Такого таланта я не чувствовал в себе.
Я читал воспоминания Фроленка о том, как он устраивал огородничество, как он с великими усилиями добывал семена и вырастил даже несколько яблонь; я читал воспоминания Новорусского, как он, добыв несколько свежих яиц, тайно вывел из них цыплят и какое это произвело впечатление не только на товарищей, но и на жандармов, когда, отворив его камеру, чтобы вести его на прогулку, они вдруг увидели, что за ним бегут несколько новорожденных цыплят.
Все это было так. Все это было совершенно верно, и я сам мог бы рассказать, как сначала вместе с Лукашевичем, а потом и один, получив под видом гистологических занятий вместе с микроскопом некоторое количество серной кислоты, селитры и других веществ, необходимых для обработки препаратов, устроил посредством их в камере для занятий с микроскопом целую химическую лабораторийку, где обучал Новорусского, Панкратова, Василия Иванова и нескольких других товарищей общей, аналитической и органической химии вплоть до приготовления — конечно, в гомеопатических дозах — даже динамита, тогда как администрация все время думала, что я обучаю товарищей чистой гистологии и микроскопической технике.
Но разве это был бы действительный очерк нашей жизни? Разве мой читатель не получил бы из него о ней самое извращенное представление?
Разве не показалось бы ему после таких описаний наше пребывание в Шлиссельбургской крепости тихой работой в каком-то культурном уголке в царствование Александра III и первых лет Николая II, тогда как на деле мы находились в самой глубине самодержавного пекла?
Читая такого рода утешительные воспоминания, как у Новорусского и Фроленка, мне часто страстно хотелось сделать к ним корректив, который ярко показал бы, что все это была лишь серебряная парча на ряде гробов, в которых заживо погребались, как в катакомбах, предварительно подвергнутые страшным моральным и даже физическим пыткам и специально избранные из многих три-четыре десятка очень хороших по натуре людей.

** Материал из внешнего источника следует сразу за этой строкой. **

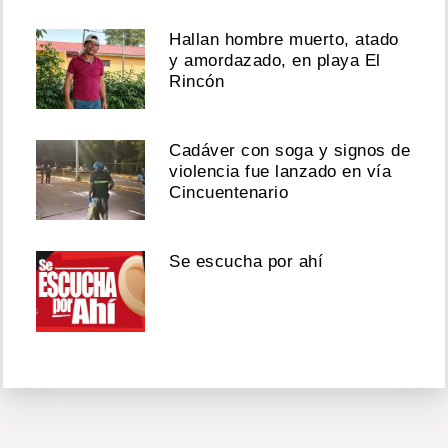
Hallan hombre muerto, atado
y amordazado, en playa El
Rincón
Cadáver con soga y signos de
violencia fue lanzado en vía
Cincuentenario
Se escucha por ahí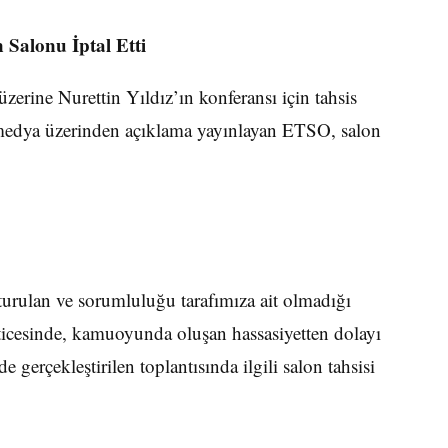
 Salonu İptal Etti
üzerine Nurettin Yıldız’ın konferansı için tahsis
l medya üzerinden açıklama yayınlayan ETSO, salon
luşturulan ve sorumluluğu tarafımıza ait olmadığı
esinde, kamuoyunda oluşan hassasiyetten dolayı
rçekleştirilen toplantısında ilgili salon tahsisi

Дело в том, что наши враги, уничтожив большую часть из нас, первых народовольцев, медленной голодной смертью, со всеми сопровождающими ее страданиями — мучительным голодом и цингой, от которой ноги постепенно пухли, как бревна, и мы умирали один за другим, когда опухоль переходила на живот, — применили к уцелевшим другое средство: убивать и искалечивать вместо тела их душу, и в нескольких случаях достигли этого. Посадить навсегда живым и одиноким в гробницу человека, у которого все жизненные интересы лишь были в общественной и революционной деятельности, — то же самое, как не давать ему ни пить, ни есть, и он естественно увянет. Его мысль обращается прежде всего на воспоминания о прошлом или к мечтам о побеге и вертится, как в заколдованном кругу, пока через несколько лет все перемешается в его голове и он впадет в тихое или в буйное помешательство. Спасаются в таких случаях только те, у кого, как у Новорусского, Лукашевича, Яновича, Веры Фигнер, Панкратова и большинства других моих товарищей по Шлиссельбургу, были, кроме революционных, научные интересы и значительный запас предварительных разносторонних, лучше всего естественно-научных, знаний, которые можно обрабатывать даже без книг, улетая мыслью из стен своей гробницы в далекие мировые пространства, или в тайники стихийной и органической природы, или в глубину веков, а когда наконец дали книги, хотя бы даже только религиозного содержания, предаваясь их осмысленному изучению. Так поступал и я сам, когда мне в Алексеевском равелине дали для чтения Библию. Увидев, что тут много интересного материала для естествоиспытателя, я согласился даже на прием тюремного священника в качестве колеблющегося мыслителя, чтобы получать через его посредство и другие религиозно-мистические книги, которые и послужили первым материалом для моего «Откровения в грозе и буре», написанного в самом Шлиссельбурге, и материалом для выходящего только теперь моего историко-астрономического исследования «Христос».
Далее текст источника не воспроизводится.